Visual Art Exchange, Raleigh
Before you even enter Feminine Spectrum at VAE, you contribute to it.
At the door, Stacey L. Kirby presents you with a "Gender Spectrum Form" on which you make an X somewhere along a dotted line between feminine and masculine end points. It's an apt, inclusive entry point for what amounts to a very personal show.
In her curatorial debut, Kirby brings together work by sixteen artists who have played a role in her growth as a queer, white, female Southern artist. Connect the dots—from Ann Kalmbach and Tatana Kellner at the Women's Studio Workshop in Kingston, New York, where Kirby interned, to Durham musicians Christy Jean Smith and Heather McEntire, who brought Kirby into local creative communities through collaboration and friendship—and you get a map of the artist's development. The work includes tantalizing sculptures from Harriet Hoover, stunning video by Ellie Ga, collages by elin o'Hara slavick, and a rocking chair covered with pointe shoes by Daniel B. Coleman.

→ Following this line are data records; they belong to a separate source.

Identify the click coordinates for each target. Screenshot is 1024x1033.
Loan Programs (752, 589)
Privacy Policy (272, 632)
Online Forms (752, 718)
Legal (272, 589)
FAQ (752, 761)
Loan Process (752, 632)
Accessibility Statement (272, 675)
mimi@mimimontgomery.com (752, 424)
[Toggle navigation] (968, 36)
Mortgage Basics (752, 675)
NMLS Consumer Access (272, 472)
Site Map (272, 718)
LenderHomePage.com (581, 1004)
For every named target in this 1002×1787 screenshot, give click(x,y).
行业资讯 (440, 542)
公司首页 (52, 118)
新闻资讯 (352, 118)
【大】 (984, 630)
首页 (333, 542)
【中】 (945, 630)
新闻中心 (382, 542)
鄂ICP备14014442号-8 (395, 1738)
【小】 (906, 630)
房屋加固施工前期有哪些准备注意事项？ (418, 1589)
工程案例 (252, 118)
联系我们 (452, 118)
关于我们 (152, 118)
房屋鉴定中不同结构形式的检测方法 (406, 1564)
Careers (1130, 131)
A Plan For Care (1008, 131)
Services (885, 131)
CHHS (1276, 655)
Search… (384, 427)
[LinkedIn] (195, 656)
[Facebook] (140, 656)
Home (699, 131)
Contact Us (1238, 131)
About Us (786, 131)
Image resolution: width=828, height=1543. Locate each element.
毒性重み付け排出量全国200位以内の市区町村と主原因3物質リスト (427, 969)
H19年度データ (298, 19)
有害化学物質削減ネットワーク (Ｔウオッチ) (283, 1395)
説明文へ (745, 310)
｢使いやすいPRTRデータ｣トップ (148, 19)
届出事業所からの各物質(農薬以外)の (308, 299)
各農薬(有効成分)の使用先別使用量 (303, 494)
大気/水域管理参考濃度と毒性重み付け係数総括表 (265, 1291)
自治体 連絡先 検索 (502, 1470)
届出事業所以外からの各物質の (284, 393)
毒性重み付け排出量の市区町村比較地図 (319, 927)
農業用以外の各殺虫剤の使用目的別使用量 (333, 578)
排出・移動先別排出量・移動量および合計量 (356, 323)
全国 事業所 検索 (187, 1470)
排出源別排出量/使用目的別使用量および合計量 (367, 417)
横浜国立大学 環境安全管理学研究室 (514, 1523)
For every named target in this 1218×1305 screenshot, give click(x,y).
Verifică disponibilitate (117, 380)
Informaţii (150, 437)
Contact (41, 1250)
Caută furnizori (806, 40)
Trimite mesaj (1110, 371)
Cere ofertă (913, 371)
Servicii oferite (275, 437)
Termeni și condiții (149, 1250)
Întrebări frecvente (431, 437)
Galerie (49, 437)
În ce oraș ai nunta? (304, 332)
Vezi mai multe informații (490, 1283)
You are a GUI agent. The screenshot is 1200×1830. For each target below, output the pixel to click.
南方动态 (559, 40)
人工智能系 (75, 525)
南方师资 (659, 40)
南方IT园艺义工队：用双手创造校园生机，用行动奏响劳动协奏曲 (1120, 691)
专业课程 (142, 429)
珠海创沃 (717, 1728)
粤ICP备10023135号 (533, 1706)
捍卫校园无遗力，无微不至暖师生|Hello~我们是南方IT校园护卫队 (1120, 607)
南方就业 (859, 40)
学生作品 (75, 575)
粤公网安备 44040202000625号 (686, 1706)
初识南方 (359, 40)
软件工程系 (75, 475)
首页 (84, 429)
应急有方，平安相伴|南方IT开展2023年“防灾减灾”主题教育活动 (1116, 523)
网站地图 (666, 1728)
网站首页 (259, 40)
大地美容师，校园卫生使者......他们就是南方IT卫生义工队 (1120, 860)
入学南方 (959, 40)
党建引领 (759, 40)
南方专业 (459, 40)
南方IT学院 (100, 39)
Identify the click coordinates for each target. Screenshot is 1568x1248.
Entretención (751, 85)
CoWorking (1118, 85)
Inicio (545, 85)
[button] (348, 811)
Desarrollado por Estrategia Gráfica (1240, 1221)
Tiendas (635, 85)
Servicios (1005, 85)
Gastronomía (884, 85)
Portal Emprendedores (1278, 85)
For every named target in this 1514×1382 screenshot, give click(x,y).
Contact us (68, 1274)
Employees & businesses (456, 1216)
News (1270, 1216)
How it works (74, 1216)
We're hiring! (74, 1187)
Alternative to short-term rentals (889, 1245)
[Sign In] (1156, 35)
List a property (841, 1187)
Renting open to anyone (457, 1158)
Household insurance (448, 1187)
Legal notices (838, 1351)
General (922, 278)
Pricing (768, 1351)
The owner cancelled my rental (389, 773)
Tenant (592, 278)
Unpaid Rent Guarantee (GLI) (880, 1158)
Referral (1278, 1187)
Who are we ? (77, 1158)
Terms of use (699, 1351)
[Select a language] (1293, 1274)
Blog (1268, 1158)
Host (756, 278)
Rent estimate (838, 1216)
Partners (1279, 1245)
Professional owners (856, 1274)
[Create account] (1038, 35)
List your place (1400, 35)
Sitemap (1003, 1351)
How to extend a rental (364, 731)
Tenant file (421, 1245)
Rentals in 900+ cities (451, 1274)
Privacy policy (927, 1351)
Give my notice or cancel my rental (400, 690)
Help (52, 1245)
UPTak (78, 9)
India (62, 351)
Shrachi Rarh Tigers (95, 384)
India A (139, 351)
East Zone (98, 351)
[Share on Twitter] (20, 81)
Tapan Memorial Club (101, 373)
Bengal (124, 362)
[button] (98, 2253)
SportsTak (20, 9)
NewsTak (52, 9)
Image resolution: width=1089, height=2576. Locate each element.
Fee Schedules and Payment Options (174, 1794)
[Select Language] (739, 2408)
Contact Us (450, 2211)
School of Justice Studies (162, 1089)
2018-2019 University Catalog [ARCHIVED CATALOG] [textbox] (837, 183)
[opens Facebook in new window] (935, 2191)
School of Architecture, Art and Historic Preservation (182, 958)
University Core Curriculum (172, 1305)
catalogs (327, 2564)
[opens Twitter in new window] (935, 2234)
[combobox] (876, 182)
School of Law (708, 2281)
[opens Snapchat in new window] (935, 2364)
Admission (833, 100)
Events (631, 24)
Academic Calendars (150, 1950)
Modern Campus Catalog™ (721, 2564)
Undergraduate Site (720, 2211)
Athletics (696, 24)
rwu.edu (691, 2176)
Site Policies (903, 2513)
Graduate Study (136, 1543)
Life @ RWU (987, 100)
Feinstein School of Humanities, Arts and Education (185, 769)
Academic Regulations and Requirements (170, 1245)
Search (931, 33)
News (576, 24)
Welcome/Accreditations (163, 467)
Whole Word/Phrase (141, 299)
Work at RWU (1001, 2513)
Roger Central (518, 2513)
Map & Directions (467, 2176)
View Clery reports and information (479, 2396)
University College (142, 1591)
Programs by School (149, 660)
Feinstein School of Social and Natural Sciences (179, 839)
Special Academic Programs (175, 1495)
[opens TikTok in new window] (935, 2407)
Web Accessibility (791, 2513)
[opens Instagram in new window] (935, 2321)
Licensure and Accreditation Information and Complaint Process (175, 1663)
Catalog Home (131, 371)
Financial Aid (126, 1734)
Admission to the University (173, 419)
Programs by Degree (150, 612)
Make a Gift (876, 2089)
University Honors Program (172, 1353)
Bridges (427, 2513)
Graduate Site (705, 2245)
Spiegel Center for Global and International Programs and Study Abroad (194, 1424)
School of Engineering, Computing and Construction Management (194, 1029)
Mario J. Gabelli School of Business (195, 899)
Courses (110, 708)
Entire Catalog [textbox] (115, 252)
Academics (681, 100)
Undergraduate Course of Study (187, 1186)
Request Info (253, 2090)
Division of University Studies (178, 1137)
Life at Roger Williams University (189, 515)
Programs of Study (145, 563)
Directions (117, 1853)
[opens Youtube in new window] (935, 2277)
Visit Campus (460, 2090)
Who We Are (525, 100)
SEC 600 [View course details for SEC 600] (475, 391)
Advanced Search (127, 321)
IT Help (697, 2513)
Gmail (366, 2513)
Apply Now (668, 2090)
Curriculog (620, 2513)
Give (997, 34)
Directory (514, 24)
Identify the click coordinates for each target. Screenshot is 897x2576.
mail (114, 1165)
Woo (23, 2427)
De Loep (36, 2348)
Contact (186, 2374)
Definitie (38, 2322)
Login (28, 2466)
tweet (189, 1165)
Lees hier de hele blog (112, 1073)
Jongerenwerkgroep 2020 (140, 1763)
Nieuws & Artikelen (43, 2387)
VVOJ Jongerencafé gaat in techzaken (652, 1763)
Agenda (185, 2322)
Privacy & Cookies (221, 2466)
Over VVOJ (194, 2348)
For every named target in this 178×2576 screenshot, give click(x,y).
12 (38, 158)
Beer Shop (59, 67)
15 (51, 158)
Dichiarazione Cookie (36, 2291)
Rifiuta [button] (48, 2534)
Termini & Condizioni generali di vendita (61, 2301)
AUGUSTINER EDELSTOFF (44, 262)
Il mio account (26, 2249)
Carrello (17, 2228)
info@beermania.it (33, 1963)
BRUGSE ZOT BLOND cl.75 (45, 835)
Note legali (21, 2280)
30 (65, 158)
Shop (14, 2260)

This idea might seem insular, but once you fill out your form, you're part of it, and that's Kirby's point: artists outside the straight white mainstream (especially in the South) must wander widely to construct communities. More than Kirby's personal narrative, Feminine Spectrum is a template for how to build networks of influence and inspiration—the kinds that shape old institutions and start new ones.
VAE, one such institution, is hosting some terrific programming around the show, including a can't-miss performance evening on May 10 with Hoover, Coleman, Susan Harbage Page, and Marie Garlock, as well as a May 18 appearance by LUEWWD (League of Upper Extremity Wrestling Women Durham) and a May 24 drag brunch.